Hundreds of Veterans Appeal and Are Beaten and Arrested

June 25, 2007 Updated: June 25, 2007

CHINA—In the morning of June 20, 2007, hundreds of unemployed veterans in Guangzhou City appealed in front of the provincial government building. The local police beat and arrested some of them.

Former Major Xie Shuqing, representative for the unemployed veterans, was intercepted by police before arriving at the appeal and seriously injured and hospitalized.

According to a veteran at the scene, there were about 400 veterans who appeared at the appeal. Five of them went into the appeals office while the rest waited outside. Soon the authority sent over a hundred police officers with six buses and shouted at them with a loud speaker, “It's illegal to appeal and you must disperse.”

Among those appealing were women, seniors, and others who were disabled. Some wore their many service medals on their uniforms.

“Four or five officers pushed a female veteran into a car. There was blood on her hands and ankles from the struggle. Police locked appellants inside a gymnasium, took down their names and addresses, and informed their neighborhood committees to take them away,” said one veteran.

Another veteran said because most officials in Guangdong Province and Guangzhou City obtained their positions through bribery, they wouldn't talk to the people.

Major Xie Beaten at Police Station

In the morning of the appeal, 53-year-old Xie Shuqing was about to leave home, when about 30 officers were already waiting in front of the home to arrest her. Xie said, “About ten of them wore uniforms, none of them showed their badges. They showed me a subpoena. I told them I had to go to an appeal, one officer said, 'We are here to not let you appeal.' I refused to go with them, then they twisted my hands to my back and pushed me into a car.” Xie was taken to the Chigang Street Police Station in Zhuhai District, Guangzhou City, and brutally beaten. Xie was an army major before she left the service.

Xie's injuries were severe enough that she needed to be hospitalized. Her husband, also an unemployed former military official, is out of town and is also looking for a job. Now, only other veterans will care for her.

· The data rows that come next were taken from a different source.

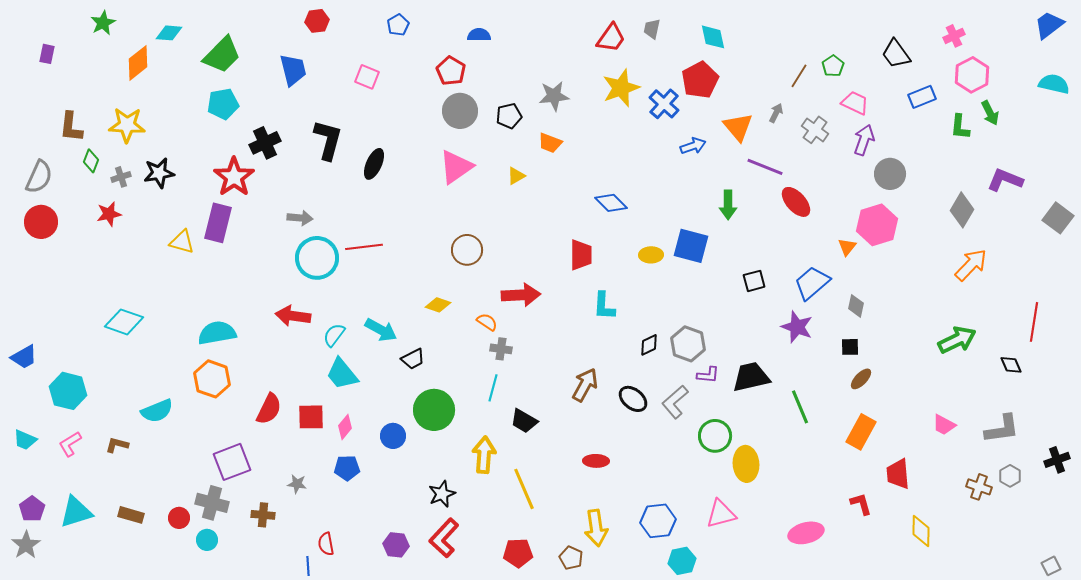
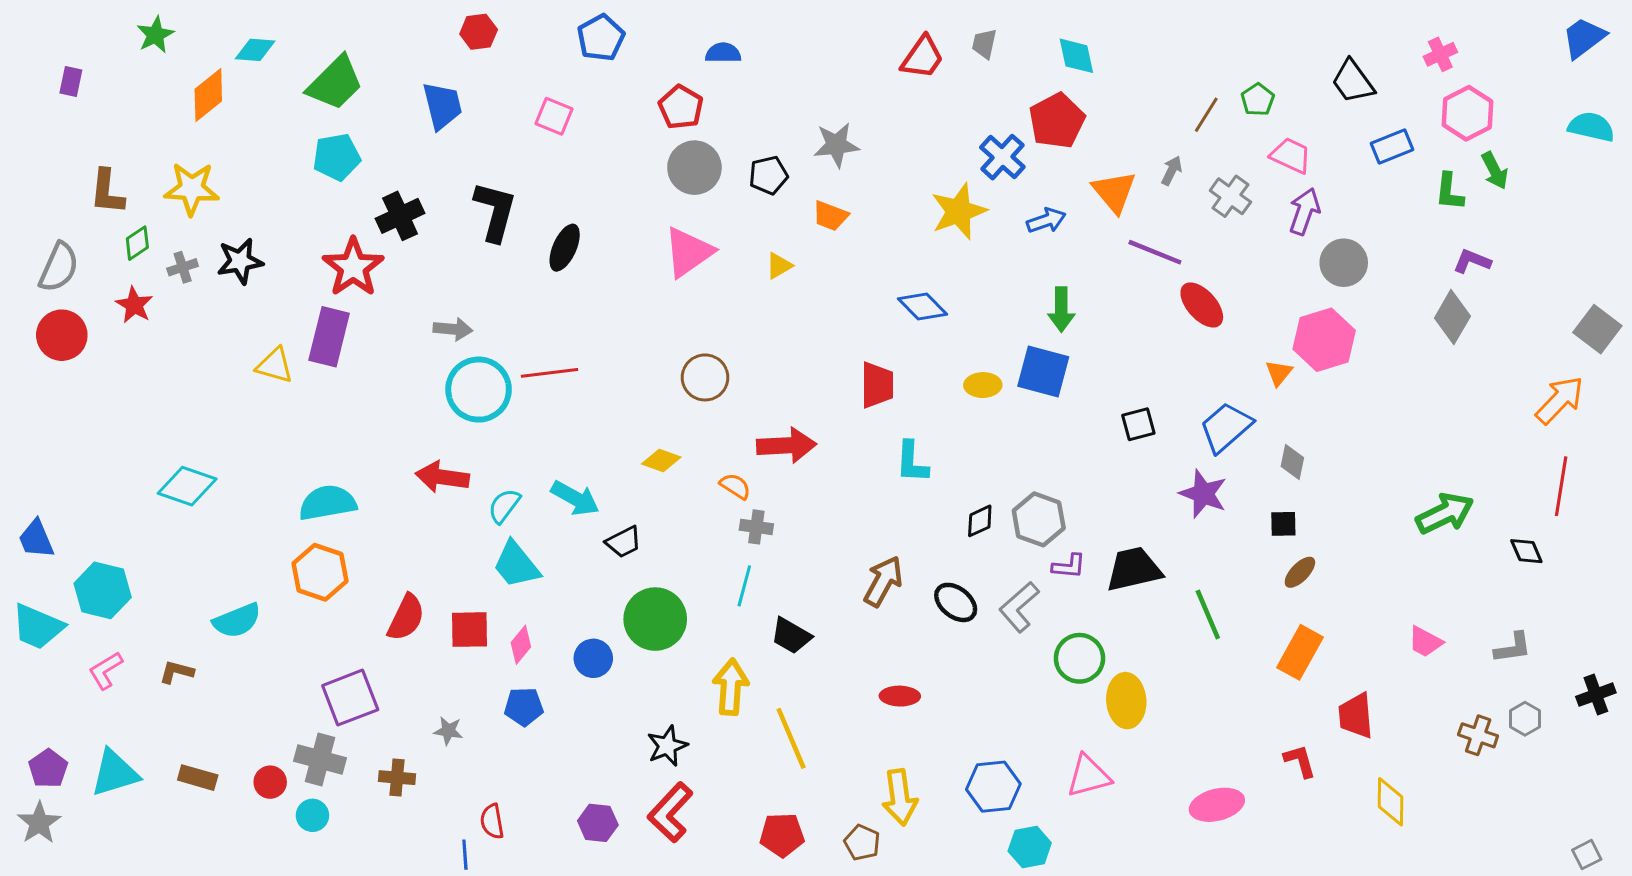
blue pentagon: (398, 25) -> (601, 38), size x1.4
yellow star: (621, 88) -> (959, 211), moved
green diamond: (91, 161) -> (137, 243), turned 35
purple L-shape: (1005, 180) -> (1472, 261), moved, size x0.7
green arrow: (728, 205) -> (1061, 310), moved
red star: (109, 214) -> (134, 305), moved, turned -30
orange arrow: (971, 265) -> (1560, 400), moved
blue trapezoid: (24, 357) -> (36, 539), turned 96
gray L-shape: (1002, 429) -> (1513, 648), size x0.7
cyan trapezoid: (25, 440) -> (38, 627), moved, size x1.5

Li Hanjun, a veteran who hasn't had a job for many years, said veterans in Guangzhou have appealed many times because the central government's policies (to help veterans find a job) were not implemented. They appealed many times but the issue remains unresolved. One day before their appeal this time, the local neighborhood committee sent out two cars and eight people to monitor him at home. Another veteran was taken by the police and interrogated for eight hours.

A veteran said the Guangzhou City Public Safety Bureau sent out a warning message to them, “You will be all arrested if you appeal again.” The authority didn't want appellants to come, so they blocked a major road on the morning of the appeal for an hour, causing a local traffic jam.

Veterans Have No Recourse

Recently, the Chinese Communist Party military announced a new regulation authorizing severe punishment for military organizations that participate in demonstrations or appeals.